Problem statement
What is the number of lines below that contain the word "should"? Respond with that number alone.
+---+
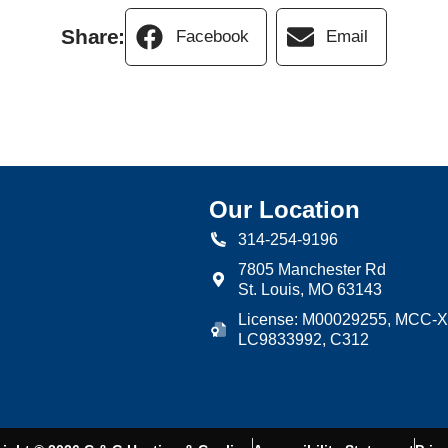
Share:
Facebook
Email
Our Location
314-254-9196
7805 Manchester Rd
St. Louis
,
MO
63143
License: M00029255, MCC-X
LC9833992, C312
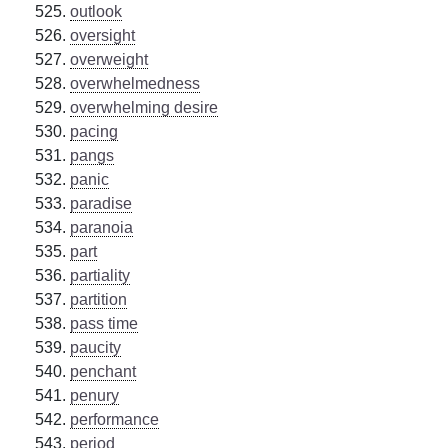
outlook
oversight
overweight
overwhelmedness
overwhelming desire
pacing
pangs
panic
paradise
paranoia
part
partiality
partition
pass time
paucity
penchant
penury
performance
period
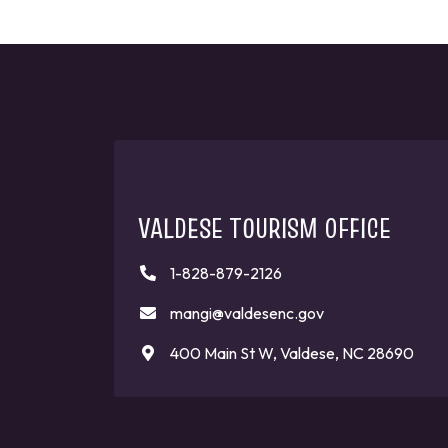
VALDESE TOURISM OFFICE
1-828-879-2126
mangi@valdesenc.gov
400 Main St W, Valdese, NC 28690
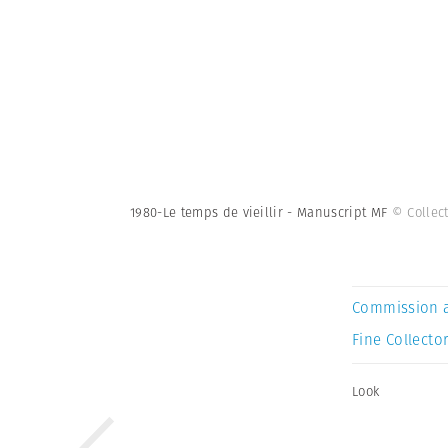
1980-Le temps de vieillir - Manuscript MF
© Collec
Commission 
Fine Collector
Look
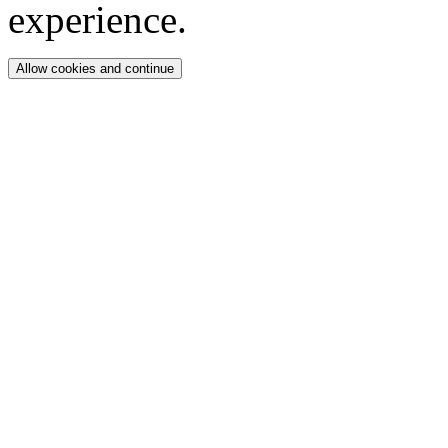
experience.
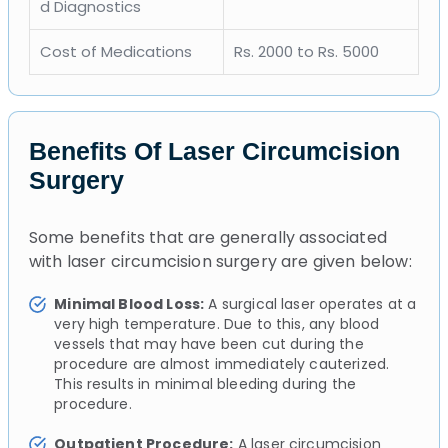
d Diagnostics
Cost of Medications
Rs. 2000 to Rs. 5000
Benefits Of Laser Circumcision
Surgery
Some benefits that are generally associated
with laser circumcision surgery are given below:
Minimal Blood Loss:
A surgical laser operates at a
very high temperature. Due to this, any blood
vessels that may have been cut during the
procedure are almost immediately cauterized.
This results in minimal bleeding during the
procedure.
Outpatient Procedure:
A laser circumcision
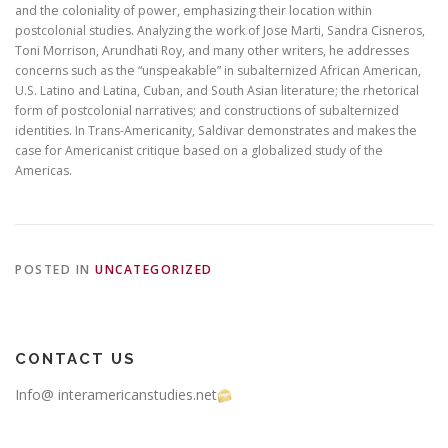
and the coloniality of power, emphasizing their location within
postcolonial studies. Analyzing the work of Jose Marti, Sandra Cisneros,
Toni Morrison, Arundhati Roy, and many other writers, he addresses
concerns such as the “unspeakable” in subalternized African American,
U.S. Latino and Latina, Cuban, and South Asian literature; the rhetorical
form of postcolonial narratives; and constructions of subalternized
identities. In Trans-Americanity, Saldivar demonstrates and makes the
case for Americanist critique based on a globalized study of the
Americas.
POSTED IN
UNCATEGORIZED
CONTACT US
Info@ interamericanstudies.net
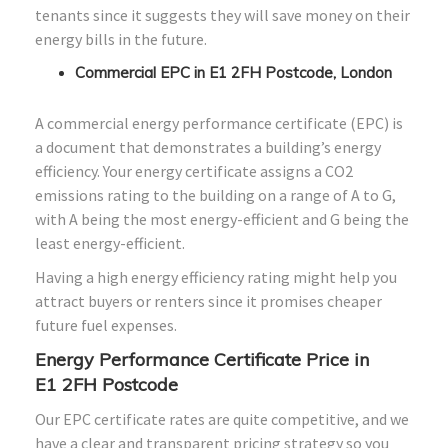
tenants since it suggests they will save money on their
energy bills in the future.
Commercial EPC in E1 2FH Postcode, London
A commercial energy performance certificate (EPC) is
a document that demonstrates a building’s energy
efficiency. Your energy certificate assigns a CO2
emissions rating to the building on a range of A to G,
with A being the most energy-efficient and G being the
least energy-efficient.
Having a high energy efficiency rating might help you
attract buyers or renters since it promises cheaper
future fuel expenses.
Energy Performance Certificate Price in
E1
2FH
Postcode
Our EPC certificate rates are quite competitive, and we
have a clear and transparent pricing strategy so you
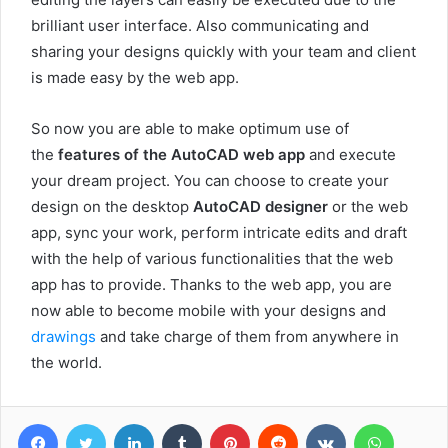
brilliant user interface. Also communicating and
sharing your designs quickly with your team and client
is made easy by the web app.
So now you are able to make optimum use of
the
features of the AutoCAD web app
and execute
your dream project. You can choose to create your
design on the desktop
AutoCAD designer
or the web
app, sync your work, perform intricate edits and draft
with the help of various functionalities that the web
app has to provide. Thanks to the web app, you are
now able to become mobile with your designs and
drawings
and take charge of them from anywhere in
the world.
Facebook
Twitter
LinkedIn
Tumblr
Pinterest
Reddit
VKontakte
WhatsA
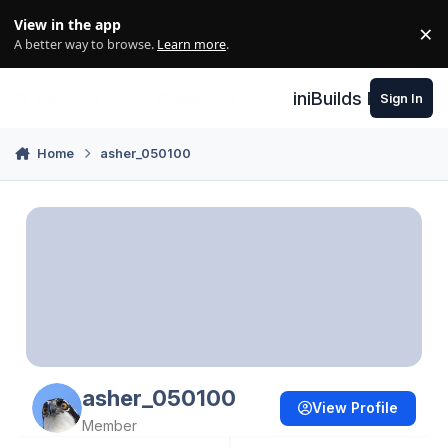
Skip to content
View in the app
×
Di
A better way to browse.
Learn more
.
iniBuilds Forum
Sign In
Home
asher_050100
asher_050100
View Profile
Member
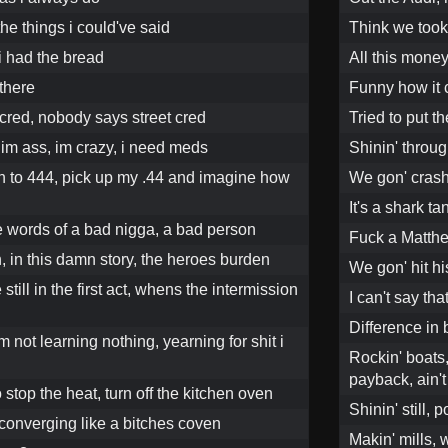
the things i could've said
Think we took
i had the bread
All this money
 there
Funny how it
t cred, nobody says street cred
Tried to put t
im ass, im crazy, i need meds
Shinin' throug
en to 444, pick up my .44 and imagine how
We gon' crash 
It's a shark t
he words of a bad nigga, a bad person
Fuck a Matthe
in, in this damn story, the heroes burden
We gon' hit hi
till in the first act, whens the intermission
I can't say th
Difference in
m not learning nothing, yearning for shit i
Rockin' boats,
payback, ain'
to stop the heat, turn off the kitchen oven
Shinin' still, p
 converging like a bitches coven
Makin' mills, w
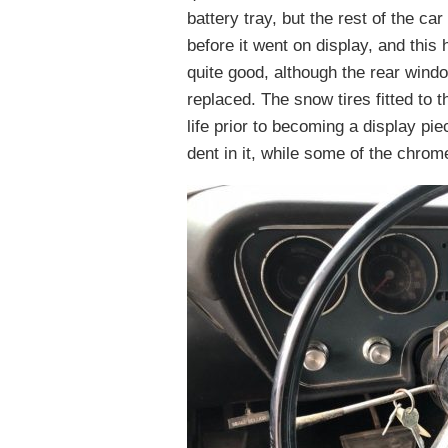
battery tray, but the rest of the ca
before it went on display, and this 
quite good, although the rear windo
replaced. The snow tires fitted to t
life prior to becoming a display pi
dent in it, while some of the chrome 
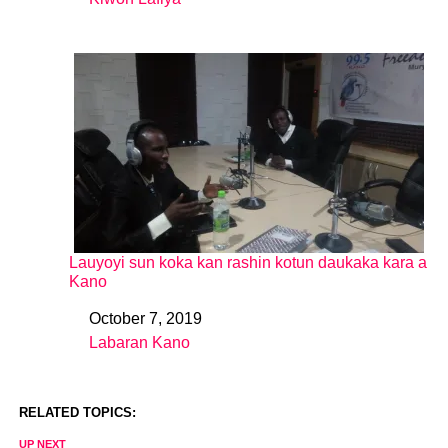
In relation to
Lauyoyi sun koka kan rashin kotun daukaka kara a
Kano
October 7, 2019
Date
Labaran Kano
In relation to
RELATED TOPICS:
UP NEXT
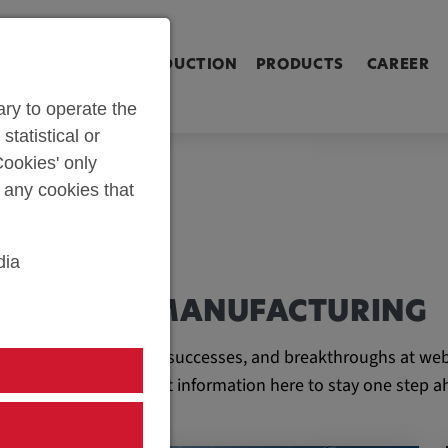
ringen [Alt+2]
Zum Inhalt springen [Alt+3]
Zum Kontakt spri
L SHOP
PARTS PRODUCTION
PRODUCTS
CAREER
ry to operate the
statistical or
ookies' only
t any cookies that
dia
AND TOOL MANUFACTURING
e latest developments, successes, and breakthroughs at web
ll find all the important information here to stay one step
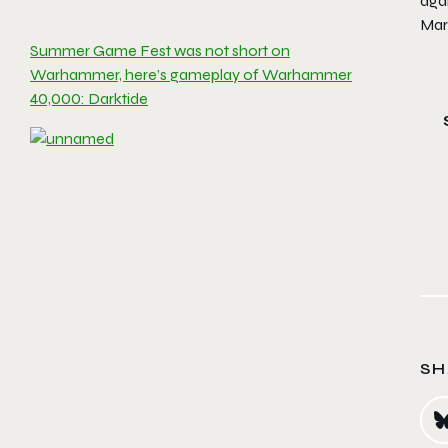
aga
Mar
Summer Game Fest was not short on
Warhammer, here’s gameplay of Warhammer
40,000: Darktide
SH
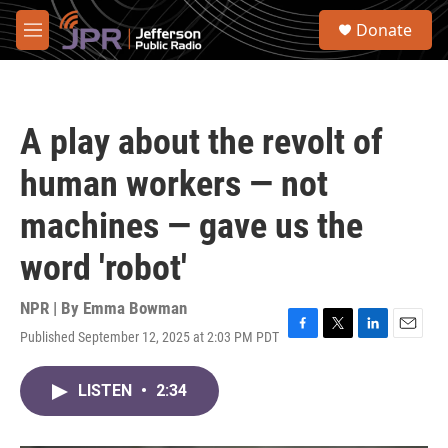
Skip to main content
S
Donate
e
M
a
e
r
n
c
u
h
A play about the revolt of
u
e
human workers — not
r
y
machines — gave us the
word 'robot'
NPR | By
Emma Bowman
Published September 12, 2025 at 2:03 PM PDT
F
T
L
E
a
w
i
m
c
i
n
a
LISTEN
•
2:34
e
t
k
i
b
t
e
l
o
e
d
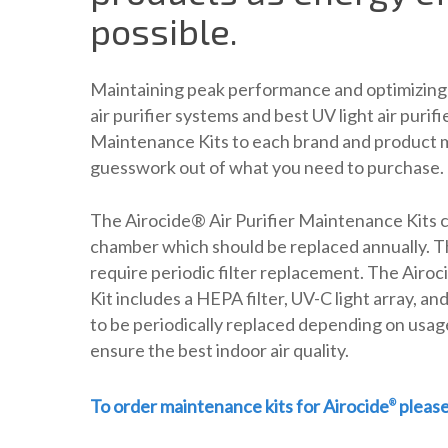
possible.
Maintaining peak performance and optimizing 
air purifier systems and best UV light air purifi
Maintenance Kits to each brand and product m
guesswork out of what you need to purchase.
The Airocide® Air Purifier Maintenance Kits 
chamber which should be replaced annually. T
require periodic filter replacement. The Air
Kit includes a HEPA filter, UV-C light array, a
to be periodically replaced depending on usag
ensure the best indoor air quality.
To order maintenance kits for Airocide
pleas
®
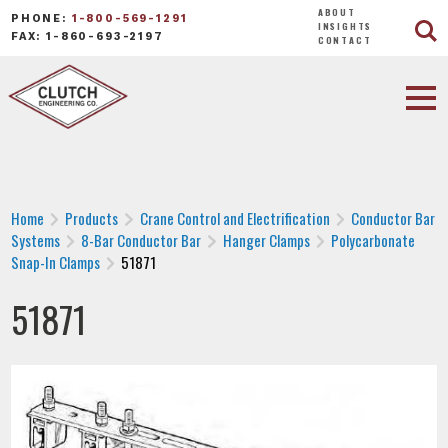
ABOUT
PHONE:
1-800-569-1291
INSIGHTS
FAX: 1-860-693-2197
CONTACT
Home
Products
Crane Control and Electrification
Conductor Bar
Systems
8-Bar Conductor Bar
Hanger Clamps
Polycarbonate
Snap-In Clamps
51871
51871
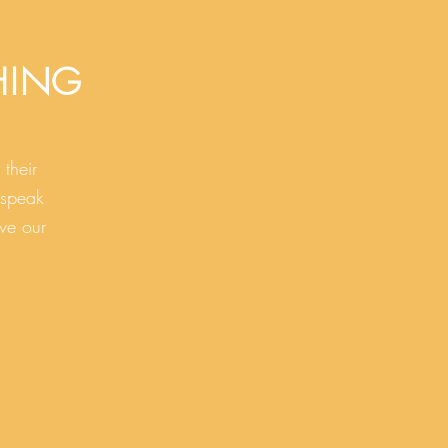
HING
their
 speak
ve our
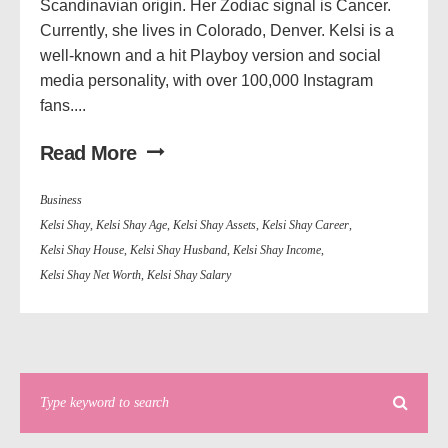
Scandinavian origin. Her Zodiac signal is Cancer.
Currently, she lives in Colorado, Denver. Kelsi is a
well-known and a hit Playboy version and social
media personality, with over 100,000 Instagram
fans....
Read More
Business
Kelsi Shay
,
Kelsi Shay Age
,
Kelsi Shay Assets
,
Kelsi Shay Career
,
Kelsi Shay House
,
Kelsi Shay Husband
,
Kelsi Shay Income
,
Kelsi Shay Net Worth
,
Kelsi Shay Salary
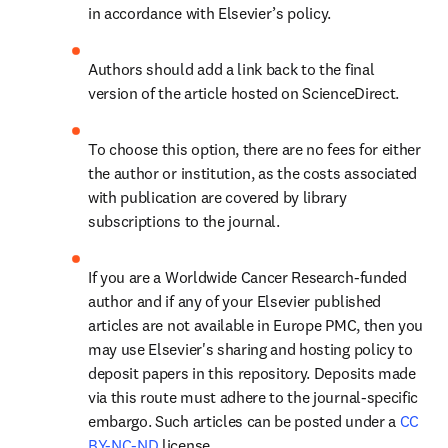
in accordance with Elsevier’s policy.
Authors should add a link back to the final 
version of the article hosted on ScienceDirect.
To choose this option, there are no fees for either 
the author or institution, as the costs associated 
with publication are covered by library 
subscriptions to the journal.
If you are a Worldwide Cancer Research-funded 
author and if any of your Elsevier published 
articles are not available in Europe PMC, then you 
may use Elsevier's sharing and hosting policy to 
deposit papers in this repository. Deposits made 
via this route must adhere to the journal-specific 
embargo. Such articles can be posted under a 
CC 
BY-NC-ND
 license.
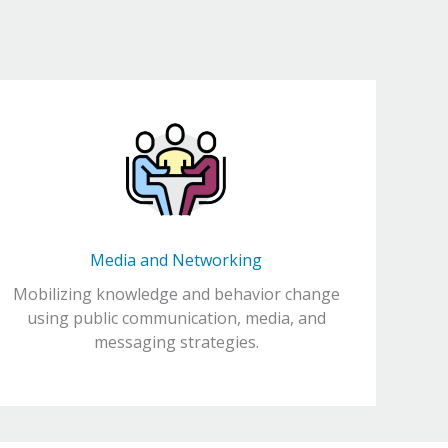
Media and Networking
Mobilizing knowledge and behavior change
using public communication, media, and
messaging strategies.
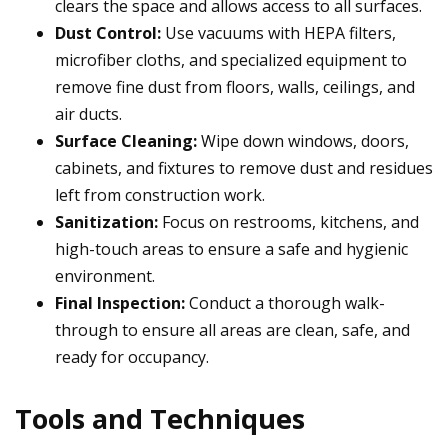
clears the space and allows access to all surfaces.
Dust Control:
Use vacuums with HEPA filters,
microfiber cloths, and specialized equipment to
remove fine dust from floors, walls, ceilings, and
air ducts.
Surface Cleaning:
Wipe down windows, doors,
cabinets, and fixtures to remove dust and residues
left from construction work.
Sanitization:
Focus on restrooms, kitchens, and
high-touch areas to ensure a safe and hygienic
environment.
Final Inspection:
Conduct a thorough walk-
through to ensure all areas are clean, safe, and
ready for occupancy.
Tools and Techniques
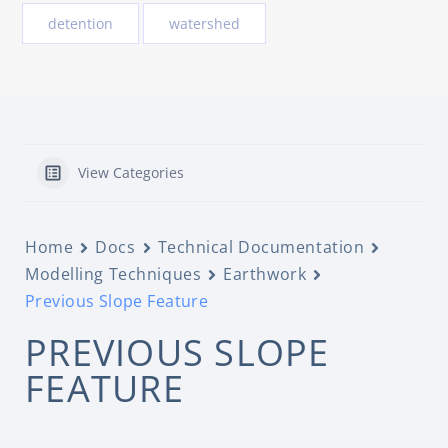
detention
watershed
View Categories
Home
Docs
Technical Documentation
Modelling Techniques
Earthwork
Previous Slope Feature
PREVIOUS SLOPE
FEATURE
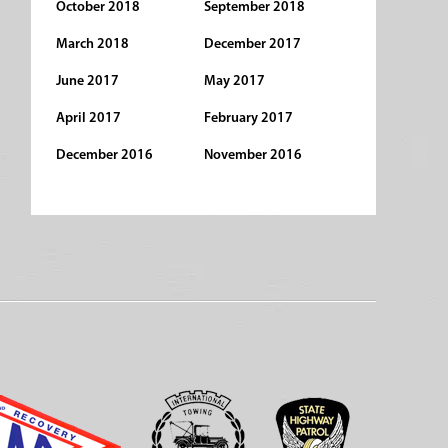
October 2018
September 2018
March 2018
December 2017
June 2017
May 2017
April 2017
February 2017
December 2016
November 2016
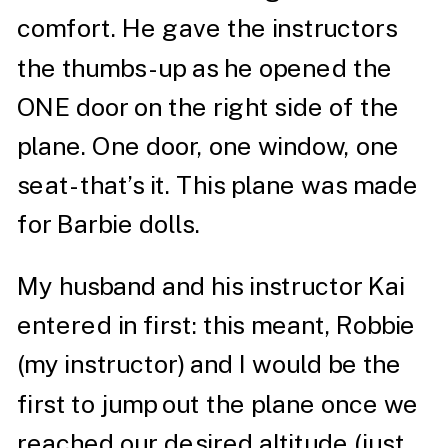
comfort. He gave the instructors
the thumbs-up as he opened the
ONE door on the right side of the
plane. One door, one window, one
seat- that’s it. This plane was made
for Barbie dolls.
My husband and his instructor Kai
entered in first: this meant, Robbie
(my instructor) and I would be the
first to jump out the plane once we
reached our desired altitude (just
+---+
Exercise output
2